What is it about ferns? They seem so wild and exotic, so mysterious, the way they seek out the cool, dark places, their fronds, delicate and lacey, gently unfurling in shadow. Yet, plant them in a pair of urns flanking a stately entrance, and they transform, becoming formal, aristocratic—grand, even. Not many plants are quite so versatile. Maybe the fern is because, as one of the oldest plants on Earth, they have learned to adapt, in one form or another, since well before the days of dinosaurs.

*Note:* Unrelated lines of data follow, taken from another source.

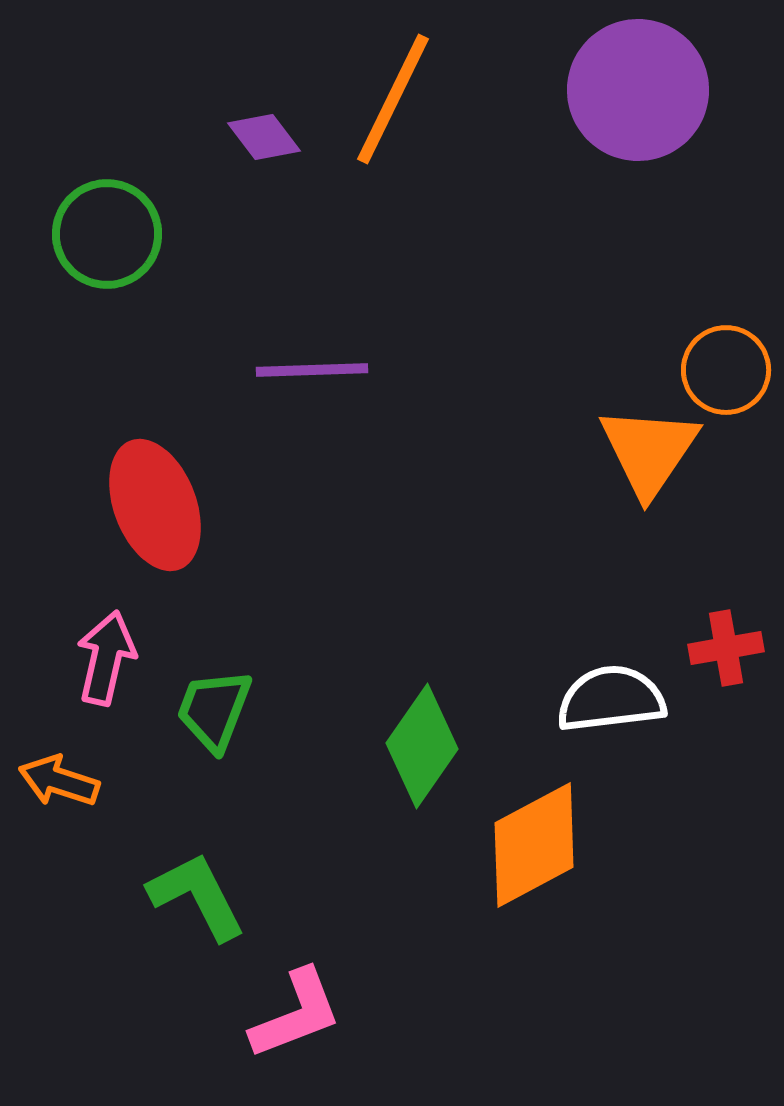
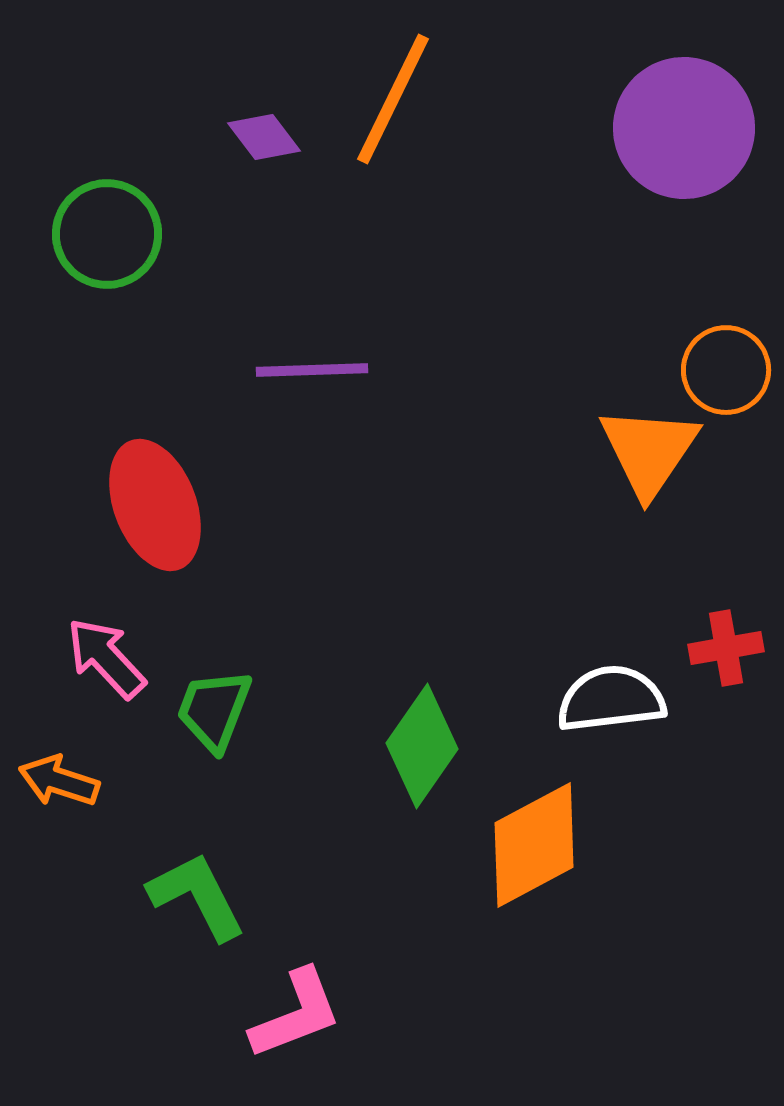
purple circle: moved 46 px right, 38 px down
pink arrow: rotated 56 degrees counterclockwise
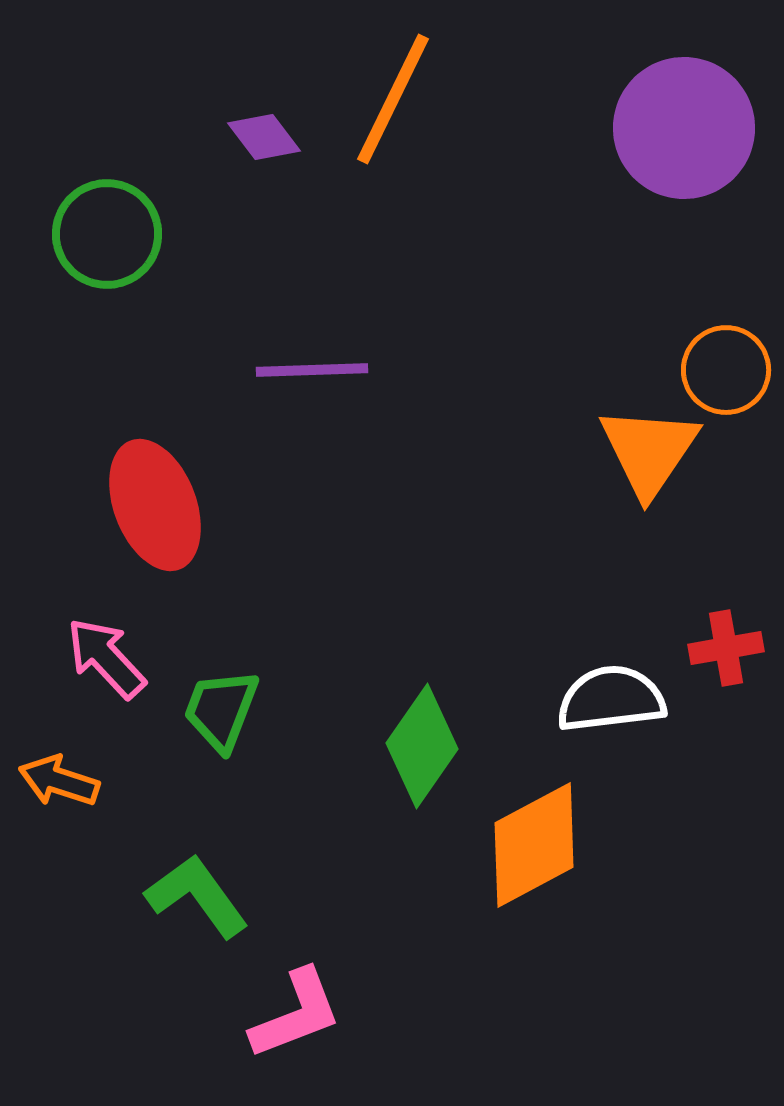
green trapezoid: moved 7 px right
green L-shape: rotated 9 degrees counterclockwise
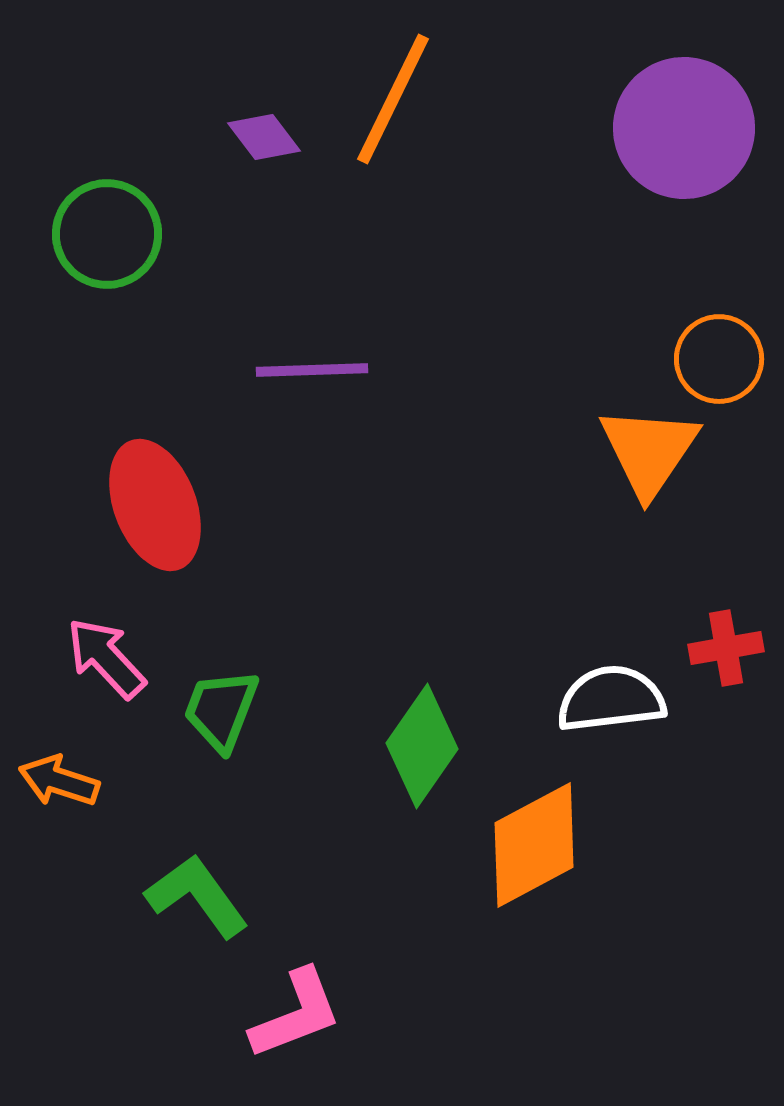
orange circle: moved 7 px left, 11 px up
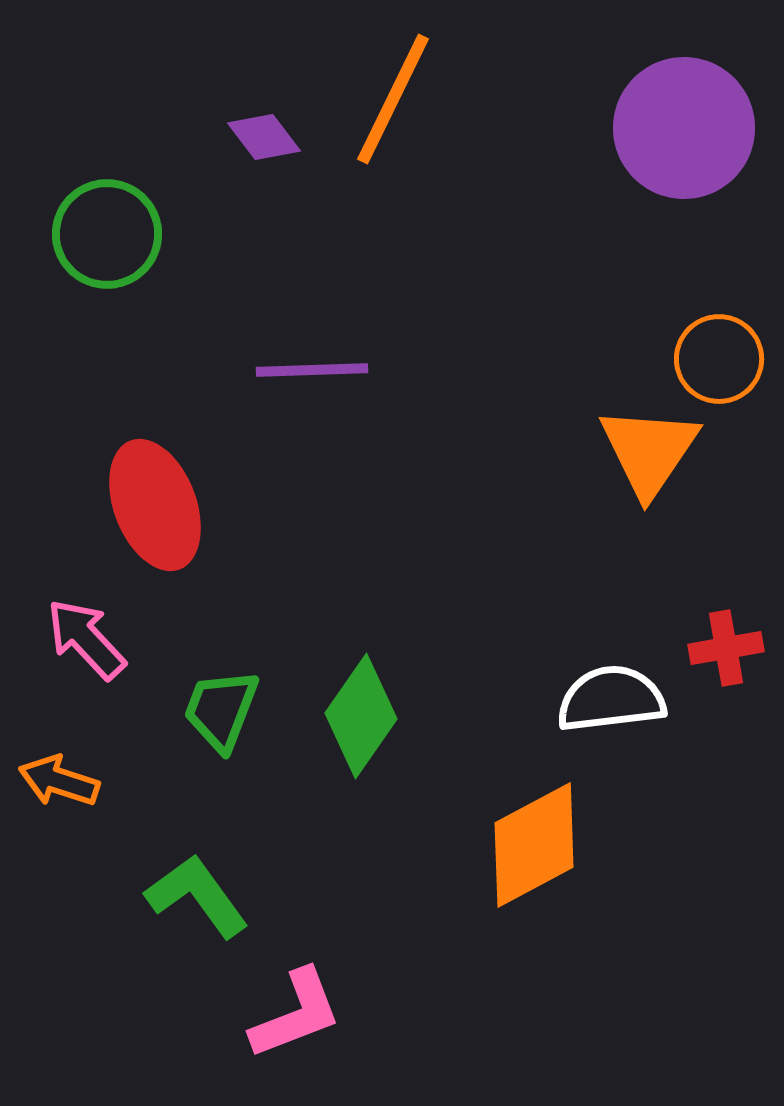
pink arrow: moved 20 px left, 19 px up
green diamond: moved 61 px left, 30 px up
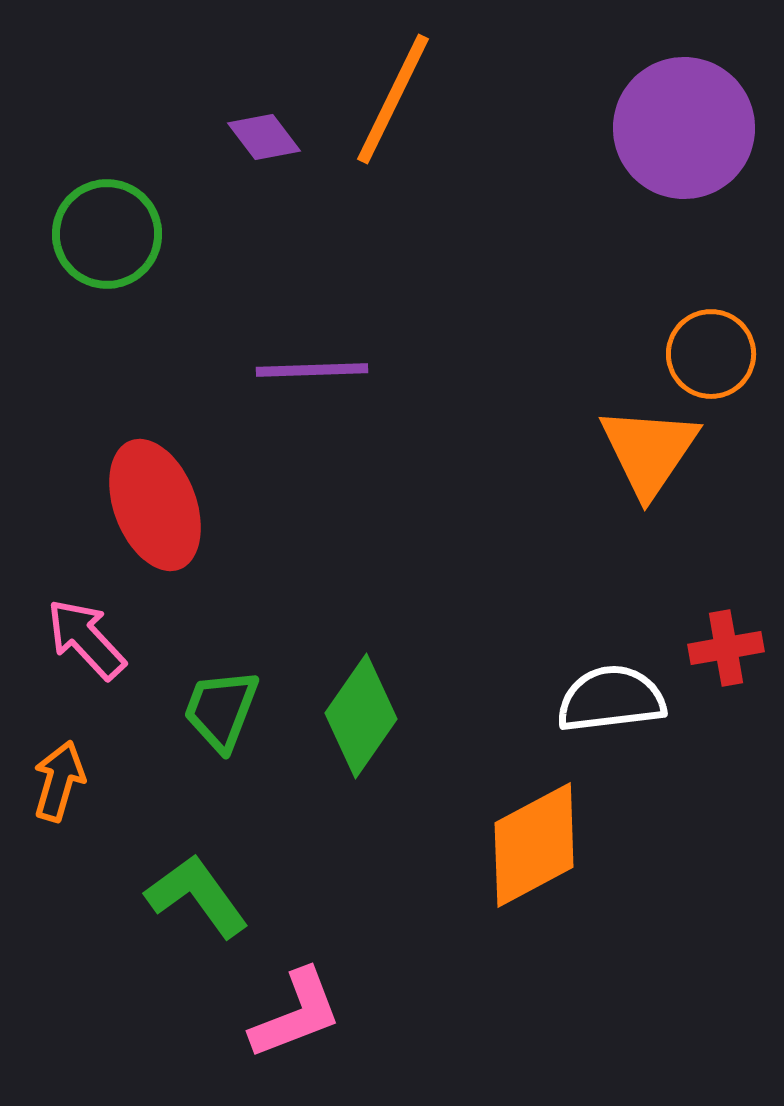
orange circle: moved 8 px left, 5 px up
orange arrow: rotated 88 degrees clockwise
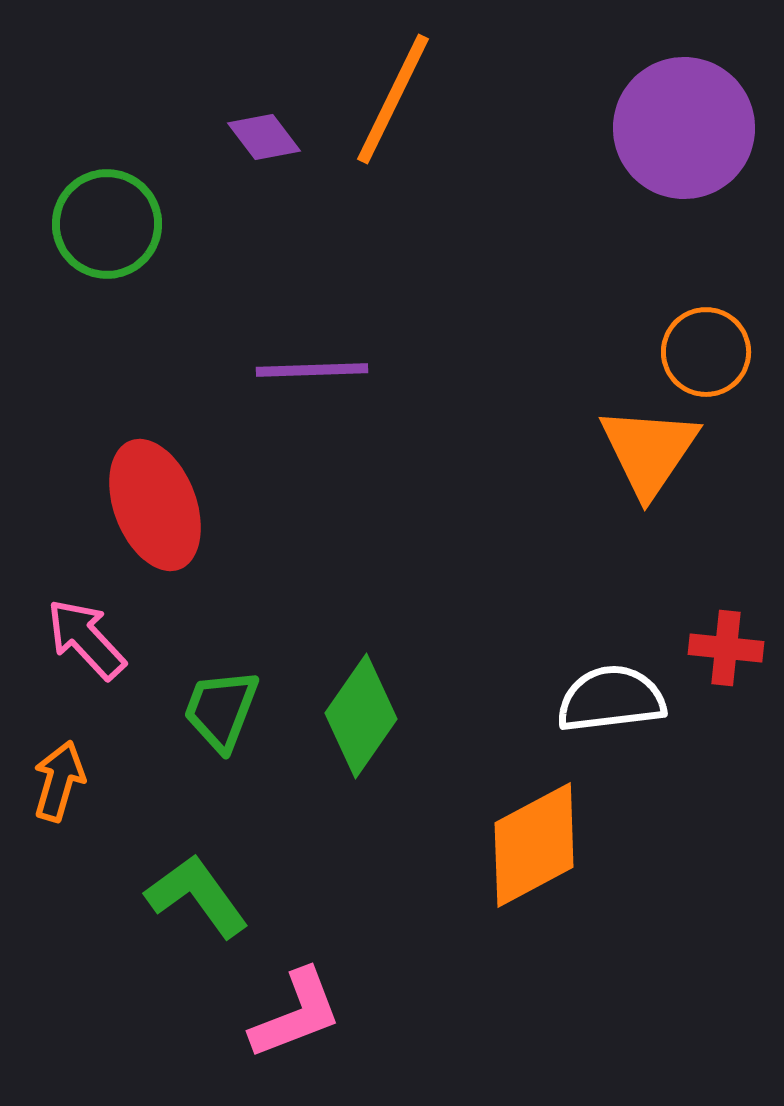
green circle: moved 10 px up
orange circle: moved 5 px left, 2 px up
red cross: rotated 16 degrees clockwise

Over millions of years, ferns arose as several families or groups rather than as one single family, and although they are the only seedless vascular plants in the world, ferns are extremely diverse, with estimated numbers of existing species ranging between 10,500 and 15,000, and new species still being discovered.

These nonflowering foliage plants maintain a primitive, prehistoric look that has a timeless appeal, at once delicate and graceful. Hardy ferns typically grow about 1 to 3 feet tall and wide, although some species grow much larger. With their fine, ferny texture, they are highly prized for their ability to create stunning textural contrasts. Ferns are typically verdant, but some are bronze, burgundy, or silver; and some have a metallic tint.

Although most ferns are tropical, hardy ferns grow in temperate and arctic climates. But many hardy ferns tolerate both cold and heat. They typically grow wild in woodlands and wet lowlands and are shade- and moisture-loving plants that grow best in loose soil high in organic matter. Hardy ferns are an excellent choice for boggy areas around ponds or along streams. And most spread and colonize over time, making great ground cover. But they also grow well in containers, indoors or outdoors. Hardy ferns are deer proof.